State Law of Octaves
According to the law of octaves, each eighth element in the periodic table shares likewise physical and chemical properties. Thus, each element in the parallel row must have similar physical and chemical properties. But this is not true. The periodicity is only valid till calcium. An example of the Law of Octaves is lithium, sodium, and potassium; they share physical and chemical properties. Similarly, Mg is the eighth element to be. Hence, both elements share the same physical and chemical properties. The remaining elements after potassium (Cu, Rb, Ag, and a few more) are different. Those elements do not show similarities to the former elements. This is the reason why the law of octaves fails to incorporate transition metals.
Explain Newlands Law of Octaves
While ordering the elements in increasing order of their atomic masses, the eighth element’s properties are similar to that of the first.
The eight elements of lithium are sodium. Similarly, eight elements from sodium are potassium, lithium, sodium, potassium have similar chemical properties.
The eighth element from fluorine is chlorine. Fluorine and chlorine have similar chemical properties.
Newland’s law of octaves states that when elements are ordered according to their increasing atomic mass, the properties of every eighth element are the same as the first.
Law of Octaves Was Proposed By
In chemistry, the law of octaves was proposed by the English chemist J.A.R. Newlands in 1865. Newlands was one of the first to notice a periodic pattern in the elements’ properties and predicted later developments of the periodic law.
Newlands Law Was Named the Law of Octaves.
In 1866, he observed that when elements were arranged to increase atomic masses, there was much similarity in the properties of every eighth element like the musical notes do, re, me, etc. Newland named this repetition as the law of octaves.
Advantages of Newland Law of Octaves
Advantages of Newlands law of Octaves are listed below:
This law gives a basis for the classification of an element having similar properties into groups of elements.
The law provided a broad scope to order all known elements into a tabular form.
Newlands law of octave was the first to logically based on the atomic weight, i.e., it links the elements’ properties to their atomic masses.
This system worked quite better for the lighter elements. For example, lithium, sodium, and potassium were assembled.

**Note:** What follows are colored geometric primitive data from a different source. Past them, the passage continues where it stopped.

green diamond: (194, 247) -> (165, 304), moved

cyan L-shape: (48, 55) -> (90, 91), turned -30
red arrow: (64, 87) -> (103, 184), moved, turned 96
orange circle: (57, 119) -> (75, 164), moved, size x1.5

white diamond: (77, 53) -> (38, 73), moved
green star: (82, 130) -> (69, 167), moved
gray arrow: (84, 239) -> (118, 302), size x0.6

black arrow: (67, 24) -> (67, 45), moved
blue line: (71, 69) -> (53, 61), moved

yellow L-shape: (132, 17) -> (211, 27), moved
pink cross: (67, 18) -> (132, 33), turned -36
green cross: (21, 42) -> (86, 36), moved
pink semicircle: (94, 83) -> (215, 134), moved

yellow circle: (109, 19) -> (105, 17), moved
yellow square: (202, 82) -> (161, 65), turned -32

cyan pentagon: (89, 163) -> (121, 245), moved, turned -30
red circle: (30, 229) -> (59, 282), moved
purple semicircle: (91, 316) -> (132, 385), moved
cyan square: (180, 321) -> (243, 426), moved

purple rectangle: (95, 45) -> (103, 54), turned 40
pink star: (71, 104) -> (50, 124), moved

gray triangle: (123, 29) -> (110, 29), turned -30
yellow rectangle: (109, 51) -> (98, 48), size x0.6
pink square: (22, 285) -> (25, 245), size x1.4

Drawbacks of Newlands Law of Octaves
The drawbacks of Newlands Law of Octaves are as following:
Out of the total 56 known elements, Newland could arrange elements only up to calcium.

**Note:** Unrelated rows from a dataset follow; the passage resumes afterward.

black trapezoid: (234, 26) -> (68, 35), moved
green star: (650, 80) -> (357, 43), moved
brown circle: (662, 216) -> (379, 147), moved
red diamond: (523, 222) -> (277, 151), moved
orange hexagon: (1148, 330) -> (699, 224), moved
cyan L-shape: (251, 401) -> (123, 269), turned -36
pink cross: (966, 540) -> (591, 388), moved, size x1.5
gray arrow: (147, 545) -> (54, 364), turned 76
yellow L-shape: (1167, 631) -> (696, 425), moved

Every eighth element did not show properties similar to that of the first after calcium.
Just 56 elements were known at the time of Newlands, but afterwards, various elements were discovered.
To adjust the existing element ordering, Newlands placed two elements in the same position, which differed in their chemical and physical properties.
For example, Iron is an element that resembles cobalt and nickel in its properties. Iron, however, is placed far away from these elements.
The periodic table did not include noble gases because they were not discovered then.
Mendeleev’s Periodic Law
The physical and chemical properties of elements of the periodic table are a periodic operation of their atomic masses. The periodic table is a table of known elements prepared so that elements with close properties occur in the same vertical column. It contains seven horizontal rows and eight vertical columns.
Q. Which Elements Were Left by Mendeleev in His Periodic Table have Been Discovered Later? Mention Any Three.
A.The elements discovered that were left by Mendeleev in his periodic table are Germanium, Scandium, and Gallium.
Q. Why are the Noble Gases Placed in a Separate Group?
A. Out of all the known elements, noble gases such as helium (He), neon (Ne), argon (Ar), krypton (Kr), and xenon (Xe) are the most inert (non-reactive) and are present in very low concentrations in our atmosphere. Therefore, they are assembled together in a separate group called zero groups in Mendeleev’s periodic table.